■ Assigned task
Write out again only the lines that run from the start of the entries to the line containing "info@consultmarine.co.za (558, 586)", both included.

■ Entries taken from a collection
________________________________________
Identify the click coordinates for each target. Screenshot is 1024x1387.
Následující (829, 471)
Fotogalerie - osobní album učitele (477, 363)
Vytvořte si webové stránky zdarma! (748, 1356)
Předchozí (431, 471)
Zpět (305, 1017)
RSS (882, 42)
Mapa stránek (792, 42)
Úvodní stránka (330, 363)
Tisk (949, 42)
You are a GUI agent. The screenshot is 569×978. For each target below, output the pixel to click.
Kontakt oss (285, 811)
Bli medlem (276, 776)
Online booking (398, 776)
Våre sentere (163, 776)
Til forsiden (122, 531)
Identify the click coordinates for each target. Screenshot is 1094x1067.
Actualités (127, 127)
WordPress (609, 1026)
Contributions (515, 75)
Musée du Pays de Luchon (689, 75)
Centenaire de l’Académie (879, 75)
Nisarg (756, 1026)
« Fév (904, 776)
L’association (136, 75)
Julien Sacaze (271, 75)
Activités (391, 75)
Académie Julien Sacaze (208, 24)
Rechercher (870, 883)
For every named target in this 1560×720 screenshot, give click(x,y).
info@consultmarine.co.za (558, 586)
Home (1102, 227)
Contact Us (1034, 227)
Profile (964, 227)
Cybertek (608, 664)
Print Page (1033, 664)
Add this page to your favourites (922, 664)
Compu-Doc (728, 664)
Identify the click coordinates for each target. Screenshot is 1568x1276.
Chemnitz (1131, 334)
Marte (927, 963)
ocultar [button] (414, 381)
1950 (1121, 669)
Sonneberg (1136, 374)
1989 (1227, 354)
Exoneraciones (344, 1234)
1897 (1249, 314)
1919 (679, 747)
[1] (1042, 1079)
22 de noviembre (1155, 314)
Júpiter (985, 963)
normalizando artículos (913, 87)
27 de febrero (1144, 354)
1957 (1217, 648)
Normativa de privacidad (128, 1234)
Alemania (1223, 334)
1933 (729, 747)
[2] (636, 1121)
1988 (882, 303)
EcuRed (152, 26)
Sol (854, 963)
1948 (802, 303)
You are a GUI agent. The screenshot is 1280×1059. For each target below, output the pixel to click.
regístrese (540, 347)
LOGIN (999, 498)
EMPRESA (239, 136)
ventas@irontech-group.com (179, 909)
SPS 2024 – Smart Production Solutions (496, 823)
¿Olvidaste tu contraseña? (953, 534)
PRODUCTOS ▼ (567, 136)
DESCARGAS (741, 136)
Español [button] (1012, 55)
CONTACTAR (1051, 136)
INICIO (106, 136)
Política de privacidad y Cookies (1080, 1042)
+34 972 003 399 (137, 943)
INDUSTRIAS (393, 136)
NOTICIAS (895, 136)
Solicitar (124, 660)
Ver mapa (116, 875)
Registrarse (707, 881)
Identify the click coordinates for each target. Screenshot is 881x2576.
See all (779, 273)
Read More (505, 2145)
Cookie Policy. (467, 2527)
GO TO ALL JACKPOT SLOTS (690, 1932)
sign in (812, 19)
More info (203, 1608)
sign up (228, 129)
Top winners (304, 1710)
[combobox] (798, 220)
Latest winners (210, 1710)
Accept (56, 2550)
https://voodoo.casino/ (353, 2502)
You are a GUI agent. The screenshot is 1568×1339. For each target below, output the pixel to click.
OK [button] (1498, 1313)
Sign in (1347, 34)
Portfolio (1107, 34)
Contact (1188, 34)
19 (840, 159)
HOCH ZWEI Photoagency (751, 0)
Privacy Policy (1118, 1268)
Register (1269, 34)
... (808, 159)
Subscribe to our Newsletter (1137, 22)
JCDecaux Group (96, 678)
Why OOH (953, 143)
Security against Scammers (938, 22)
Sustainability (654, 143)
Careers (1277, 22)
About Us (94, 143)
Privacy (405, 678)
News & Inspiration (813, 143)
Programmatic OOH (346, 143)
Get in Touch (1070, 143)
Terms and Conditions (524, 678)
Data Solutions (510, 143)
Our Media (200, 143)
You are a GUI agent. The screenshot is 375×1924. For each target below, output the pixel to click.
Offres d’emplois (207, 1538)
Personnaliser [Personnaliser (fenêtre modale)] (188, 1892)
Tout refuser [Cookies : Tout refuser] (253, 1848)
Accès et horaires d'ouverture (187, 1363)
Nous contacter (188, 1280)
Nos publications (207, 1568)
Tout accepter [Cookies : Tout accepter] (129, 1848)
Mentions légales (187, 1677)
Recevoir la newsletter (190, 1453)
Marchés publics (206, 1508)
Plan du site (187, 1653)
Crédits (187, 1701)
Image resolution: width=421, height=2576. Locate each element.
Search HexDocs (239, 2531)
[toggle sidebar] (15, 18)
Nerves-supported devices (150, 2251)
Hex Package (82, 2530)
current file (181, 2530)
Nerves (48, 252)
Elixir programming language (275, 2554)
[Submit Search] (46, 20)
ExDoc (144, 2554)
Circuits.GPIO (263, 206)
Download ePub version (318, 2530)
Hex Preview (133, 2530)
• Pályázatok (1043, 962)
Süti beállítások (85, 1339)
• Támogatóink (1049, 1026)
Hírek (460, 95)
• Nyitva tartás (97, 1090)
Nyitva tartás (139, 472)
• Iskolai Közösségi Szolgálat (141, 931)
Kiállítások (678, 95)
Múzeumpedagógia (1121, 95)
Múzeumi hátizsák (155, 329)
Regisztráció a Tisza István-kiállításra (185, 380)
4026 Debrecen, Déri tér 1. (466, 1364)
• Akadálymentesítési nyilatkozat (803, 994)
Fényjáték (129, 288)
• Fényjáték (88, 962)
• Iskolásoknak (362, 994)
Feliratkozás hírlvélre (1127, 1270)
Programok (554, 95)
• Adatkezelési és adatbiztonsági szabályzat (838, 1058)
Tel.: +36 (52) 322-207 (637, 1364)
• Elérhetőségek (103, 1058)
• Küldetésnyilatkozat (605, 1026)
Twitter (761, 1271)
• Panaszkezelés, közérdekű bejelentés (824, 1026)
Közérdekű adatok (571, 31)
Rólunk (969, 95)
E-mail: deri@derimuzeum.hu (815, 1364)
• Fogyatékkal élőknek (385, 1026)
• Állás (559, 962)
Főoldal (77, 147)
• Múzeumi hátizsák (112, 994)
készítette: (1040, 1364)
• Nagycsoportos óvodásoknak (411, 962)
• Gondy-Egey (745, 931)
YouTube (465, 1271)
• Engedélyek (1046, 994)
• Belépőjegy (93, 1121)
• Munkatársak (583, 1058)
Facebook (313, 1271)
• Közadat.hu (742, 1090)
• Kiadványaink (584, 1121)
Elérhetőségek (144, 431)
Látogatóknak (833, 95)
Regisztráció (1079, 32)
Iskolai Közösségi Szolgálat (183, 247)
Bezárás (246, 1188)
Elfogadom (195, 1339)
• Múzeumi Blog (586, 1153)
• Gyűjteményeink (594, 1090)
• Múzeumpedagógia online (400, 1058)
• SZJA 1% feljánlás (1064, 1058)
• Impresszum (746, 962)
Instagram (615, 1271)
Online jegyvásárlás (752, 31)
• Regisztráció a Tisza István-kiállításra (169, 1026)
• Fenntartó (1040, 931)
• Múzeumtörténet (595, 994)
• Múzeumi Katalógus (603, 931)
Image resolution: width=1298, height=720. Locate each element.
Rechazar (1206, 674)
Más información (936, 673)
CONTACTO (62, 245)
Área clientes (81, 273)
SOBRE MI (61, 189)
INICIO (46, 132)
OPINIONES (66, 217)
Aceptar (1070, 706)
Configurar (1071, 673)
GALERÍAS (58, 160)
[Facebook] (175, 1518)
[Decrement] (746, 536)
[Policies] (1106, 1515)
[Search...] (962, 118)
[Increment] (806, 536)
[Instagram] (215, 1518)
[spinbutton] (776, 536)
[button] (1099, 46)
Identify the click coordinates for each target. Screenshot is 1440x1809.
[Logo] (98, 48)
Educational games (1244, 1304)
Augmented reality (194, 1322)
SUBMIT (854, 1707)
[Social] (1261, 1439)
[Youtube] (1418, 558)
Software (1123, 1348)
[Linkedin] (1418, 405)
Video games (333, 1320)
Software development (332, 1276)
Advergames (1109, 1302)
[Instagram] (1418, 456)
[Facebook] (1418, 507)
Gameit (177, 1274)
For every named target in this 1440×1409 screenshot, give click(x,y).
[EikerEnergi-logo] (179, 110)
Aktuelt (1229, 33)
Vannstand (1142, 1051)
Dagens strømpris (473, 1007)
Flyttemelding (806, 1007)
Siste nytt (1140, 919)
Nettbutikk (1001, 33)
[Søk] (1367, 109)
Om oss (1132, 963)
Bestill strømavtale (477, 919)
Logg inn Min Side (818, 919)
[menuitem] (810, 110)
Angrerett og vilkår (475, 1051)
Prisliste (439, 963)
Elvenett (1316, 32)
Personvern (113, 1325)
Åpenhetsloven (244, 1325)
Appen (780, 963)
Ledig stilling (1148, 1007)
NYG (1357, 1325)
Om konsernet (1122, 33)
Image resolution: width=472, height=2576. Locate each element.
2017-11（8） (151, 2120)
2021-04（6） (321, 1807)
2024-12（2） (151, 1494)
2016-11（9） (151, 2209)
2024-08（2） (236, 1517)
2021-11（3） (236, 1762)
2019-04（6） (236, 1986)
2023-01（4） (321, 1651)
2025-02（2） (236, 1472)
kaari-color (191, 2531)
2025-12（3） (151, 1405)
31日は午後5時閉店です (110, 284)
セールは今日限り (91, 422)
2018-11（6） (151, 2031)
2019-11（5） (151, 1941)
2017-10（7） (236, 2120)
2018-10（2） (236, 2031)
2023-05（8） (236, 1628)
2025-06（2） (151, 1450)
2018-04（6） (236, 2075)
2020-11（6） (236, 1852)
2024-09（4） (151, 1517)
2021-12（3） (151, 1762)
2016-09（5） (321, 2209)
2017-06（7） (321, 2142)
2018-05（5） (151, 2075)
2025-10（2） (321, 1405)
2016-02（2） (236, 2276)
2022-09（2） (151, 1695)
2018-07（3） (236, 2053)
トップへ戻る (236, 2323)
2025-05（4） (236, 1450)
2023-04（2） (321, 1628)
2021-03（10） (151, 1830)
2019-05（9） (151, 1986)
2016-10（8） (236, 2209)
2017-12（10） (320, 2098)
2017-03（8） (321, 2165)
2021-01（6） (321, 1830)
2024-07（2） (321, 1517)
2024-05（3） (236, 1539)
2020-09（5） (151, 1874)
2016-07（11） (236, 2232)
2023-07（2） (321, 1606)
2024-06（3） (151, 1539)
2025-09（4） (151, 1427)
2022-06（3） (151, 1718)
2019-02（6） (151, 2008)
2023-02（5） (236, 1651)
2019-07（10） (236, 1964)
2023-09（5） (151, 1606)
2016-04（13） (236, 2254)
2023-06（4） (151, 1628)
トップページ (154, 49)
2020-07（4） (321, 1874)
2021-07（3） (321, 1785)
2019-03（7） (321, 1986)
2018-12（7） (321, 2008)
________________________________________
■ Solution
Identify the click coordinates for each target. Screenshot is 1024x1387.
Následující (829, 471)
Fotogalerie - osobní album učitele (477, 363)
Vytvořte si webové stránky zdarma! (748, 1356)
Předchozí (431, 471)
Zpět (305, 1017)
RSS (882, 42)
Mapa stránek (792, 42)
Úvodní stránka (330, 363)
Tisk (949, 42)
You are a GUI agent. The screenshot is 569×978. For each target below, output the pixel to click.
Kontakt oss (285, 811)
Bli medlem (276, 776)
Online booking (398, 776)
Våre sentere (163, 776)
Til forsiden (122, 531)
Identify the click coordinates for each target. Screenshot is 1094x1067.
Actualités (127, 127)
WordPress (609, 1026)
Contributions (515, 75)
Musée du Pays de Luchon (689, 75)
Centenaire de l’Académie (879, 75)
Nisarg (756, 1026)
« Fév (904, 776)
L’association (136, 75)
Julien Sacaze (271, 75)
Activités (391, 75)
Académie Julien Sacaze (208, 24)
Rechercher (870, 883)
For every named target in this 1560×720 screenshot, give click(x,y).
info@consultmarine.co.za (558, 586)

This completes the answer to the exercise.